**Exercise description**
Every line in the data below that holds "with" should be found and copied.

Supplied data START

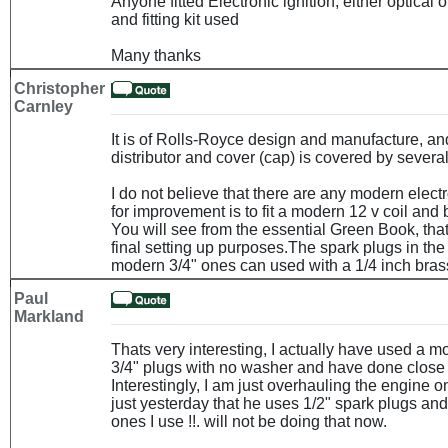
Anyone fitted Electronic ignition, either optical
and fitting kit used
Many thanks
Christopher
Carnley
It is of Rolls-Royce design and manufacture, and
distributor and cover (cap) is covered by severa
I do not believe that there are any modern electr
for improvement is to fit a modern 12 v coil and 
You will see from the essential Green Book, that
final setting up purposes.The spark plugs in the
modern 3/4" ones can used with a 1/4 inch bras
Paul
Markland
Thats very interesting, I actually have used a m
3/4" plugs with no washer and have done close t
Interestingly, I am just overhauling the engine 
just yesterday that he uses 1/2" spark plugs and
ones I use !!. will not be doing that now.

Supplied data END
Supplied data START

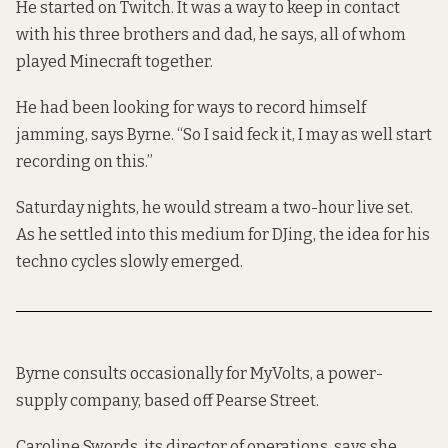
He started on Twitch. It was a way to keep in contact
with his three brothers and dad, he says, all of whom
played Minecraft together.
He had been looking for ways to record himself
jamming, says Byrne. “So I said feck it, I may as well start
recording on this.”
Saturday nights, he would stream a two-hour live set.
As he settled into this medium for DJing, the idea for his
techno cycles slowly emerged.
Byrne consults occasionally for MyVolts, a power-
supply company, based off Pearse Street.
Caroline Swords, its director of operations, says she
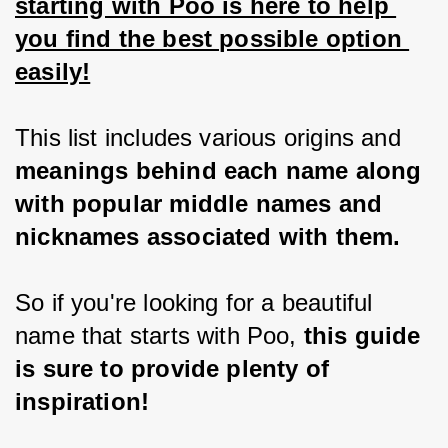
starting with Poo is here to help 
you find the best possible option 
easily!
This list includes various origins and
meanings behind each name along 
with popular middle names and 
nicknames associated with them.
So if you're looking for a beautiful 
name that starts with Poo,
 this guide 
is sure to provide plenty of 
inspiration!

Supplied data END
Supplied data START

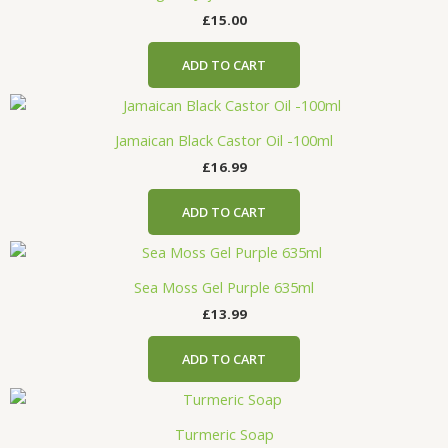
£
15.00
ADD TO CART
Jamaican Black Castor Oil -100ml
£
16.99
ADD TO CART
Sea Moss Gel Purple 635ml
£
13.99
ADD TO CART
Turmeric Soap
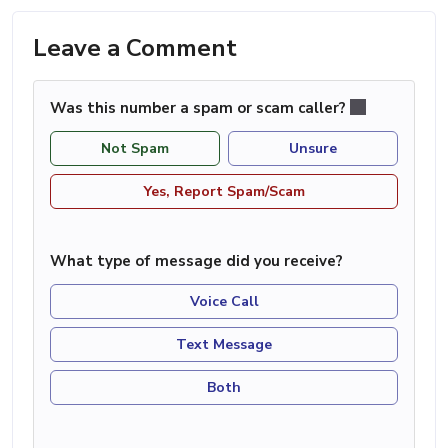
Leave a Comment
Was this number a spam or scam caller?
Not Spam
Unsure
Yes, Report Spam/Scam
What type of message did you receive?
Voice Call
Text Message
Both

Supplied data END

**Answer for this exercise**
modern 3/4" ones can used with a 1/4 inch bras
3/4" plugs with no washer and have done close t
with his three brothers and dad, he says, all of whom
starting with Poo is here to help 
with popular middle names and 
nicknames associated with them.
name that starts with Poo,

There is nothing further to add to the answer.